→ **Input data**:
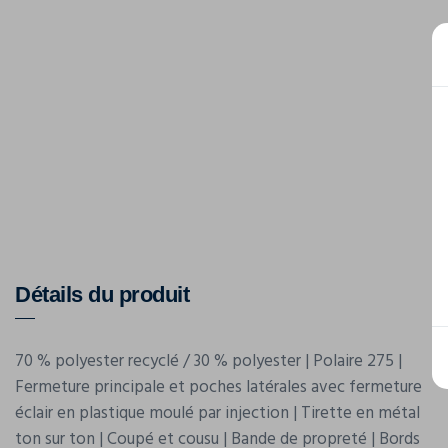
Détails du produit
70 % polyester recyclé / 30 % polyester | Polaire 275 |
Fermeture principale et poches latérales avec fermeture
éclair en plastique moulé par injection | Tirette en métal
ton sur ton | Coupé et cousu | Bande de propreté | Bords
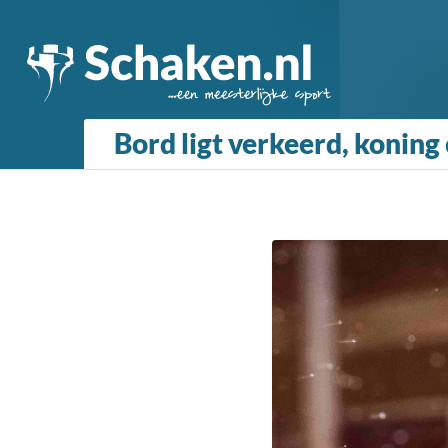
Bord ligt verkeerd, koning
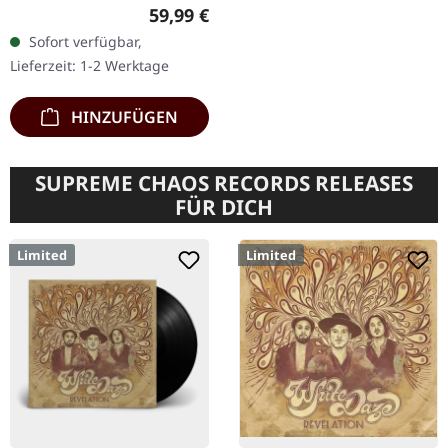
Schwarzes Vinyl. Neu und
Regulärer Preis:
59,99 €
versiegelt! "Cock Rockin'"
Sofort verfügbar,
ist eine strahlende Ode an
Lieferzeit: 1-2 Werktage
die rohe…
HINZUFÜGEN
SUPREME CHAOS RECORDS RELEASES
FÜR DICH
Limited
Limited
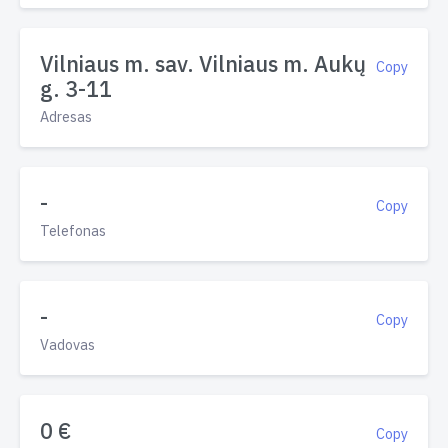
Vilniaus m. sav. Vilniaus m. Aukų
Copy
g. 3-11
Adresas
-
Copy
Telefonas
-
Copy
Vadovas
0 €
Copy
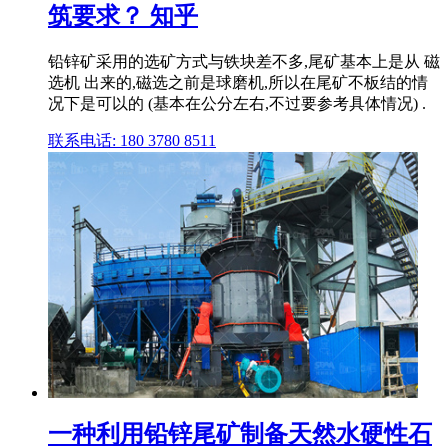
筑要求？ 知乎
铅锌矿采用的选矿方式与铁块差不多,尾矿基本上是从 磁
选机 出来的,磁选之前是球磨机,所以在尾矿不板结的情
况下是可以的 (基本在公分左右,不过要参考具体情况) .
联系电话: 180 3780 8511
一种利用铅锌尾矿制备天然水硬性石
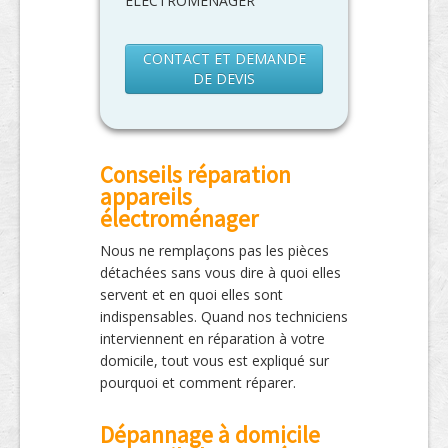
ELECTROMENAGER
CONTACT ET DEMANDE
DE DEVIS
Conseils réparation
appareils
électroménager
Nous ne remplaçons pas les pièces
détachées sans vous dire à quoi elles
servent et en quoi elles sont
indispensables. Quand nos techniciens
interviennent en réparation à votre
domicile, tout vous est expliqué sur
pourquoi et comment réparer.
Dépannage à domicile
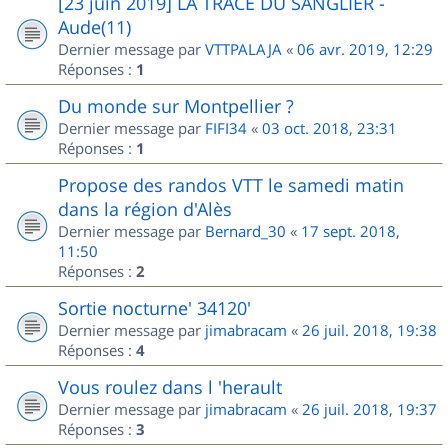
[23 juin 2019] LA TRACE DU SANGLIER -
Aude(11)
Dernier message par
VTTPALAJA
«
06 avr. 2019, 12:29
Réponses :
1
Du monde sur Montpellier ?
Dernier message par
FIFI34
«
03 oct. 2018, 23:31
Réponses :
1
Propose des randos VTT le samedi matin
dans la région d'Alès
Dernier message par
Bernard_30
«
17 sept. 2018,
11:50
Réponses :
2
Sortie nocturne' 34120'
Dernier message par
jimabracam
«
26 juil. 2018, 19:38
Réponses :
4
Vous roulez dans l 'herault
Dernier message par
jimabracam
«
26 juil. 2018, 19:37
Réponses :
3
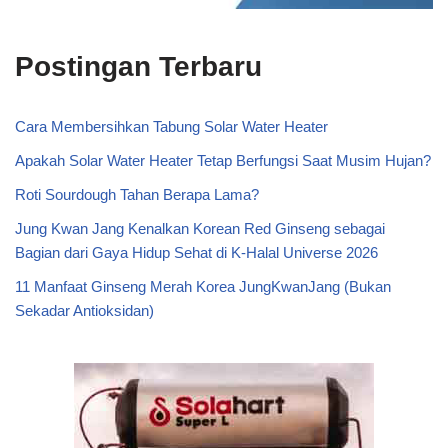
Postingan Terbaru
Cara Membersihkan Tabung Solar Water Heater
Apakah Solar Water Heater Tetap Berfungsi Saat Musim Hujan?
Roti Sourdough Tahan Berapa Lama?
Jung Kwan Jang Kenalkan Korean Red Ginseng sebagai
Bagian dari Gaya Hidup Sehat di K-Halal Universe 2026
11 Manfaat Ginseng Merah Korea JungKwanJang (Bukan
Sekadar Antioksidan)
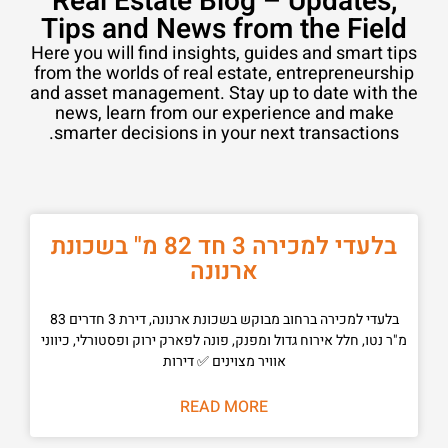
Real Estate Blog – Updates,
Tips and News from the Field
Here you will find insights, guides and smart tips
from the worlds of real estate, entrepreneurship
and asset management. Stay up to date with the
news, learn from our experience and make
smarter decisions in your next transactions.
בלעדי למכירה 3 חד 82 מ" בשכונת
ארנונה
בלעדי למכירה ברחוב מבוקש בשכונת ארנונה, דירת 3 חדרים 83
מ"ר נטו, חלל אירוח גדול ומפנק, פונה לפארק ירוק ופסטורלי, כיווני
אוויר מצוינים ✅ דירות
READ MORE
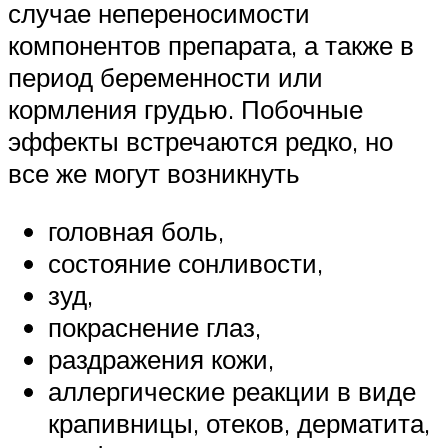
случае непереносимости
компонентов препарата, а также в
период беременности или
кормления грудью. Побочные
эффекты встречаются редко, но
все же могут возникнуть
головная боль,
состояние сонливости,
зуд,
покраснение глаз,
раздражения кожи,
аллергические реакции в виде
крапивницы, отеков, дерматита,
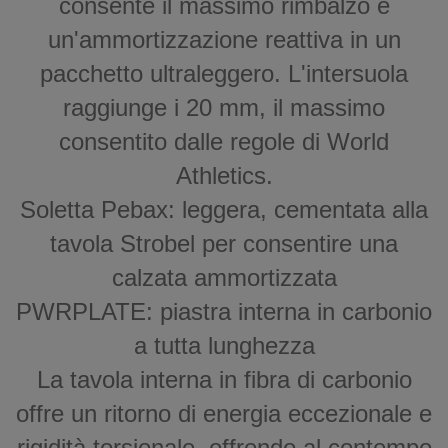
consente il massimo rimbalzo e
un'ammortizzazione reattiva in un
pacchetto ultraleggero. L'intersuola
raggiunge i 20 mm, il massimo
consentito dalle regole di World
Athletics.
Soletta Pebax: leggera, cementata alla
tavola Strobel per consentire una
calzata ammortizzata
PWRPLATE: piastra interna in carbonio
a tutta lunghezza
La tavola interna in fibra di carbonio
offre un ritorno di energia eccezionale e
rigidità torsionale, offrendo al contempo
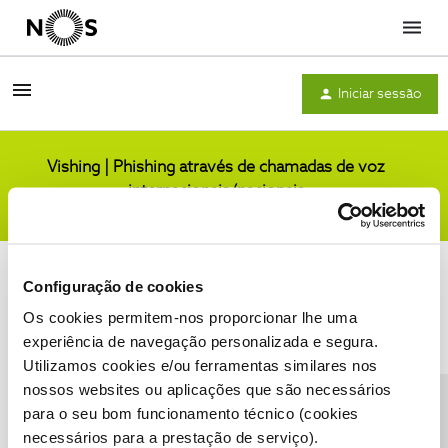
Menu
Iniciar sessão
Vishing | Phishing através de chamadas de voz
internacionais/nacionais
Comunidade
Configuração de cookies
Os cookies permitem-nos proporcionar lhe uma
experiência de navegação personalizada e segura.
Utilizamos cookies e/ou ferramentas similares nos
Condições do Fórum NOS
Accessibility statement
nossos websites ou aplicações que são necessários
para o seu bom funcionamento técnico (cookies
necessários para a prestação de serviço).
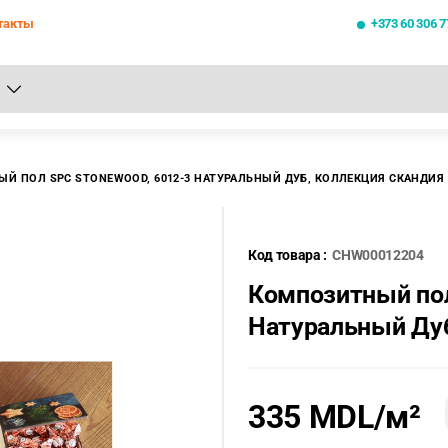
такты
+373 60 306 7
се результаты поиска [0 товаров]
Й ПОЛ SPC STONEWOOD, 6012-3 НАТУРАЛЬНЫЙ ДУБ, КОЛЛЕКЦИЯ СКАНДИЯ
Код товара :
CHW00012204
Композитный по
Натуральный Ду
335 MDL
/м²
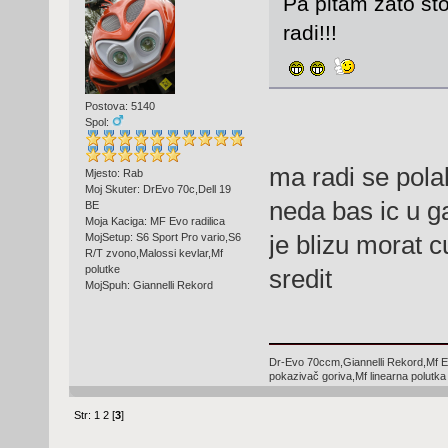
Pa pitam zato sto
radi!!!
Postova: 5140
Spol:
ma radi se pola
Mjesto: Rab
Moj Skuter: DrEvo 70c,Dell 19
neda bas ic u g
BE
Moja Kaciga: MF Evo radilica
je blizu morat c
MojSetup: S6 Sport Pro vario,S6
R/T zvono,Malossi kevlar,Mf
polutke
sredit
MojSpuh: Giannelli Rekord
Dr-Evo 70ccm,Giannelli Rekord,Mf E
pokazivač goriva,Mf linearna polutka
Str:
1
2
[
3
]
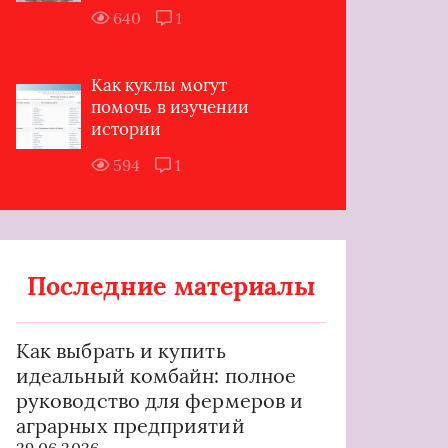
640
1
Как куклы могут
помочь в изучении
истории
594
1
Последние материалы
Как выбрать и купить
идеальный комбайн: полное
руководство для фермеров и
аграрных предприятий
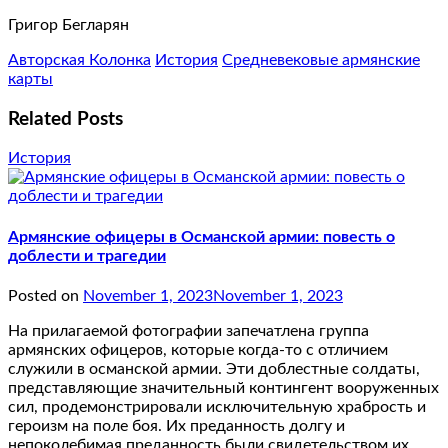
Григор Бегларян
Авторская Колонка
История
Средневековые армянские
карты
Related Posts
История
Армянские офицеры в Османской армии: повесть о
доблести и трагедии
Posted on
November 1, 2023
November 1, 2023
На прилагаемой фотографии запечатлена группа
армянских офицеров, которые когда-то с отличием
служили в османской армии. Эти доблестные солдаты,
представляющие значительный контингент вооруженных
сил, продемонстрировали исключительную храбрость и
героизм на поле боя. Их преданность долгу и
непоколебимая преданность были свидетельством их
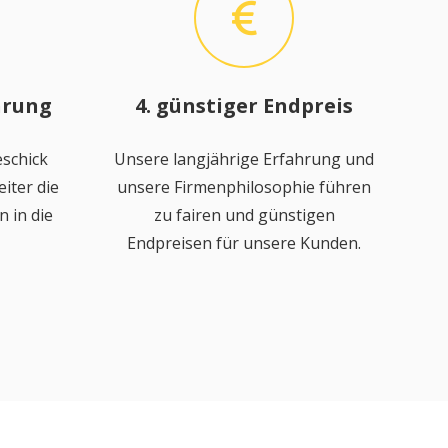
hrung
4. günstiger Endpreis
schick
Unsere langjährige Erfahrung und
iter die
unsere Firmenphilosophie führen
 in die
zu fairen und günstigen
Endpreisen für unsere Kunden.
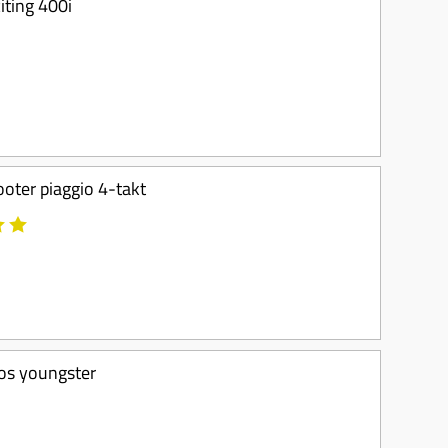
iting 400i
ooter piaggio 4-takt
os youngster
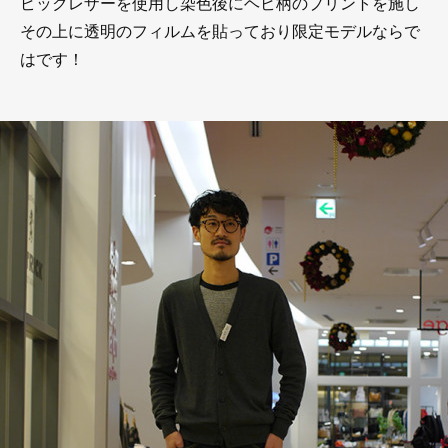
ピックレザーを使用し染色後にヘビ柄のプリントを施し
その上に透明のフィルムを貼っており限定モデルならで
はです！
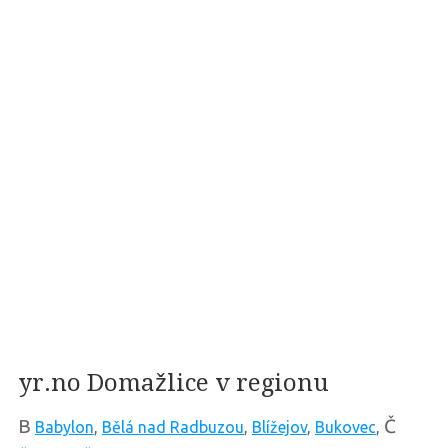
yr.no Domažlice v regionu
B
Č
Babylon
,
Bělá nad Radbuzou
,
Blížejov
,
Bukovec
,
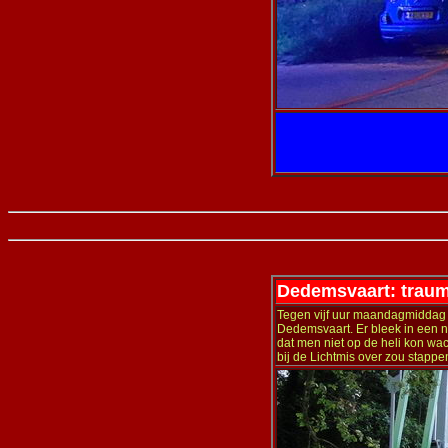
Dedemsvaart: trauma
Tegen vijf uur maandagmiddag 
Dedemsvaart. Er bleek in een 
dat men niet op de heli kon wac
bij de Lichtmis over zou stappe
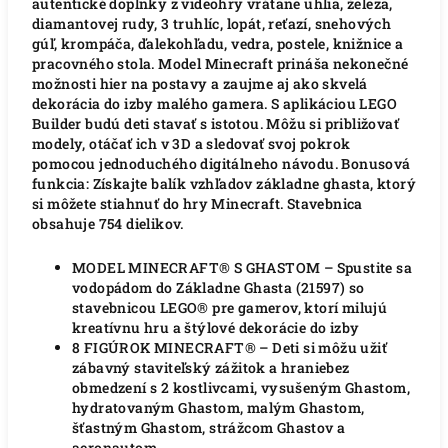
autentické doplnky z videohry vrátane uhlia, železa,
diamantovej rudy, 3 truhlíc, lopát, reťazí, snehových
gúľ, krompáča, ďalekohľadu, vedra, postele, knižnice a
pracovného stola. Model Minecraft prináša nekonečné
možnosti hier na postavy a zaujme aj ako skvelá
dekorácia do izby malého gamera. S aplikáciou LEGO
Builder budú deti stavať s istotou. Môžu si približovať
modely, otáčať ich v 3D a sledovať svoj pokrok
pomocou jednoduchého digitálneho návodu. Bonusová
funkcia: Získajte balík vzhľadov základne ghasta, ktorý
si môžete stiahnuť do hry Minecraft. Stavebnica
obsahuje 754 dielikov.
MODEL MINECRAFT® S GHASTOM – Spustite sa
vodopádom do Základne Ghasta (21597) so
stavebnicou LEGO® pre gamerov, ktorí milujú
kreatívnu hru a štýlové dekorácie do izby
8 FIGÚROK MINECRAFT® – Deti si môžu užiť
zábavný staviteľský zážitok a hraniebez
obmedzení s 2 kostlivcami, vysušeným Ghastom,
hydratovaným Ghastom, malým Ghastom,
šťastným Ghastom, strážcom Ghastov a
aeronautom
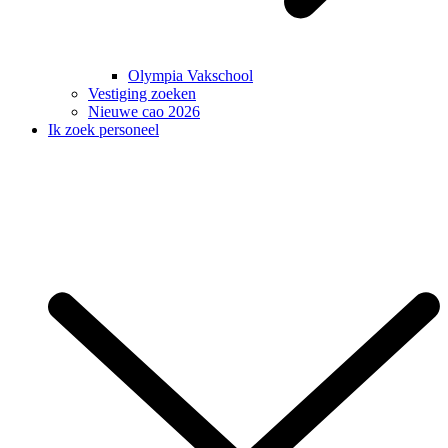
Olympia Vakschool
Vestiging zoeken
Nieuwe cao 2026
Ik zoek personeel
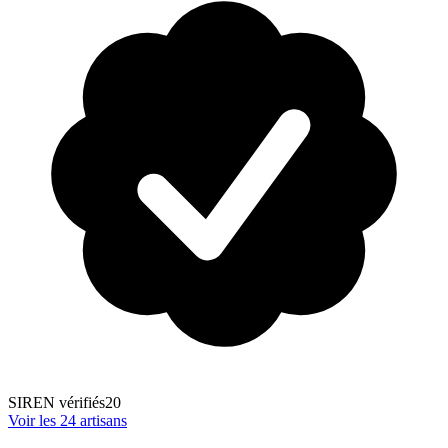
SIREN vérifiés
20
Voir les
24
artisans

→ **Task details**:
Print each line of the material above exactly, with the pictures removed from your copy.

→ **Answer box**:
Détails du produit
70 % polyester recyclé / 30 % polyester | Polaire 275 |
Fermeture principale et poches latérales avec fermeture
éclair en plastique moulé par injection | Tirette en métal
ton sur ton | Coupé et cousu | Bande de propreté | Bords
Bord ligt verkeerd, koning
Schwarzes Vinyl. Neu und
Regulärer Preis:
59,99 €
versiegelt! "Cock Rockin'"
Sofort verfügbar,
ist eine strahlende Ode an
Lieferzeit: 1-2 Werktage
die rohe…
HINZUFÜGEN
SUPREME CHAOS RECORDS RELEASES
FÜR DICH
Limited
Limited
Vilniaus m. sav. Vilniaus m. Aukų
Copy
g. 3-11
Adresas
-
Copy
Telefonas
-
Copy
Vadovas
0 €
Copy
筑要求？ 知乎
铅锌矿采用的选矿方式与铁块差不多,尾矿基本上是从 磁
选机 出来的,磁选之前是球磨机,所以在尾矿不板结的情
况下是可以的 (基本在公分左右,不过要参考具体情况) .
联系电话: 180 3780 8511
一种利用铅锌尾矿制备天然水硬性石
ELECTROMENAGER
CONTACT ET DEMANDE
DE DEVIS
Conseils réparation
appareils
électroménager
Nous ne remplaçons pas les pièces
détachées sans vous dire à quoi elles
servent et en quoi elles sont
indispensables. Quand nos techniciens
interviennent en réparation à votre
domicile, tout vous est expliqué sur
pourquoi et comment réparer.
Dépannage à domicile
[23 juin 2019] LA TRACE DU SANGLIER -
Aude(11)
Dernier message par
VTTPALAJA
«
06 avr. 2019, 12:29
Réponses :
1
Du monde sur Montpellier ?
Dernier message par
FIFI34
«
03 oct. 2018, 23:31
Réponses :
1
Propose des randos VTT le samedi matin
dans la région d'Alès
Dernier message par
Bernard_30
«
17 sept. 2018,
11:50
Réponses :
2
Sortie nocturne' 34120'
Dernier message par
jimabracam
«
26 juil. 2018, 19:38
Réponses :
4
Vous roulez dans l 'herault
Dernier message par
jimabracam
«
26 juil. 2018, 19:37
Réponses :
3
Postingan Terbaru
Cara Membersihkan Tabung Solar Water Heater
Apakah Solar Water Heater Tetap Berfungsi Saat Musim Hujan?
Roti Sourdough Tahan Berapa Lama?
Jung Kwan Jang Kenalkan Korean Red Ginseng sebagai
Bagian dari Gaya Hidup Sehat di K-Halal Universe 2026
11 Manfaat Ginseng Merah Korea JungKwanJang (Bukan
Sekadar Antioksidan)
Real Estate Blog – Updates,
Tips and News from the Field
Here you will find insights, guides and smart tips
from the worlds of real estate, entrepreneurship
and asset management. Stay up to date with the
news, learn from our experience and make
smarter decisions in your next transactions.
בלעדי למכירה 3 חד 82 מ" בשכונת
ארנונה
בלעדי למכירה ברחוב מבוקש בשכונת ארנונה, דירת 3 חדרים 83
מ"ר נטו, חלל אירוח גדול ומפנק, פונה לפארק ירוק ופסטורלי, כיווני
אוויר מצוינים ✅ דירות
READ MORE
случае непереносимости
компонентов препарата, а также в
период беременности или
кормления грудью. Побочные
эффекты встречаются редко, но
все же могут возникнуть
головная боль,
состояние сонливости,
зуд,
покраснение глаз,
раздражения кожи,
аллергические реакции в виде
крапивницы, отеков, дерматита,
consente il massimo rimbalzo e
un'ammortizzazione reattiva in un
pacchetto ultraleggero. L'intersuola
raggiunge i 20 mm, il massimo
consentito dalle regole di World
Athletics.
Soletta Pebax: leggera, cementata alla
tavola Strobel per consentire una
calzata ammortizzata
PWRPLATE: piastra interna in carbonio
a tutta lunghezza
La tavola interna in fibra di carbonio
offre un ritorno di energia eccezionale e
rigidità torsionale, offrendo al contempo
Menu
Iniciar sessão
Vishing | Phishing através de chamadas de voz
internacionais/nacionais
Comunidade
Configuração de cookies
Os cookies permitem-nos proporcionar lhe uma
experiência de navegação personalizada e segura.
Utilizamos cookies e/ou ferramentas similares nos
Condições do Fórum NOS
Accessibility statement
nossos websites ou aplicações que são necessários
para o seu bom funcionamento técnico (cookies
necessários para a prestação de serviço).
такты
+373 60 306 7
се результаты поиска [0 товаров]
Й ПОЛ SPC STONEWOOD, 6012-3 НАТУРАЛЬНЫЙ ДУБ, КОЛЛЕКЦИЯ СКАНДИЯ
Код товара :
CHW00012204
Композитный по
Натуральный Ду
335 MDL
/м²
Pa pitam zato sto
radi!!!
Postova: 5140
Spol:
ma radi se pola
Mjesto: Rab
Moj Skuter: DrEvo 70c,Dell 19
neda bas ic u g
BE
Moja Kaciga: MF Evo radilica
je blizu morat c
MojSetup: S6 Sport Pro vario,S6
R/T zvono,Malossi kevlar,Mf
polutke
sredit
MojSpuh: Giannelli Rekord
Dr-Evo 70ccm,Giannelli Rekord,Mf E
pokazivač goriva,Mf linearna polutka
Str:
1
2
[
3
]
640
1
Как куклы могут
помочь в изучении
истории
594
1
Последние материалы
Как выбрать и купить
идеальный комбайн: полное
руководство для фермеров и
аграрных предприятий
Григор Бегларян
Авторская Колонка
История
Средневековые армянские
карты
Related Posts
История
Армянские офицеры в Османской армии: повесть о
доблести и трагедии
Posted on
November 1, 2023
November 1, 2023
На прилагаемой фотографии запечатлена группа
армянских офицеров, которые когда-то с отличием
служили в османской армии. Эти доблестные солдаты,
представляющие значительный контингент вооруженных
сил, продемонстрировали исключительную храбрость и
героизм на поле боя. Их преданность долгу и
непоколебимая преданность были свидетельством их
hrung
4. günstiger Endpreis
schick
Unsere langjährige Erfahrung und
iter die
unsere Firmenphilosophie führen
 in die
zu fairen und günstigen
Endpreisen für unsere Kunden.
iting 400i
ooter piaggio 4-takt
os youngster
ピックレザーを使用し染色後にヘビ柄のプリントを施し
その上に透明のフィルムを貼っており限定モデルならで
はです！
yr.no Domažlice v regionu
B
Č
Babylon
,
Bělá nad Radbuzou
,
Blížejov
,
Bukovec
,
Dedemsvaart: trauma
Tegen vijf uur maandagmiddag 
Dedemsvaart. Er bleek in een 
dat men niet op de heli kon wac
bij de Lichtmis over zou stappe
autentické doplnky z videohry vrátane uhlia, železa,
diamantovej rudy, 3 truhlíc, lopát, reťazí, snehových
gúľ, krompáča, ďalekohľadu, vedra, postele, knižnice a
pracovného stola. Model Minecraft prináša nekonečné
možnosti hier na postavy a zaujme aj ako skvelá
dekorácia do izby malého gamera. S aplikáciou LEGO
Builder budú deti stavať s istotou. Môžu si približovať
modely, otáčať ich v 3D a sledovať svoj pokrok
pomocou jednoduchého digitálneho návodu. Bonusová
funkcia: Získajte balík vzhľadov základne ghasta, ktorý
si môžete stiahnuť do hry Minecraft. Stavebnica
obsahuje 754 dielikov.
MODEL MINECRAFT® S GHASTOM – Spustite sa
vodopádom do Základne Ghasta (21597) so
stavebnicou LEGO® pre gamerov, ktorí milujú
kreatívnu hru a štýlové dekorácie do izby
8 FIGÚROK MINECRAFT® – Deti si môžu užiť
zábavný staviteľský zážitok a hraniebez
obmedzení s 2 kostlivcami, vysušeným Ghastom,
hydratovaným Ghastom, malým Ghastom,
šťastným Ghastom, strážcom Ghastov a
aeronautom
Olympia Vakschool
Vestiging zoeken
Nieuwe cao 2026
Ik zoek personeel
SIREN vérifiés
20
Voir les
24
artisans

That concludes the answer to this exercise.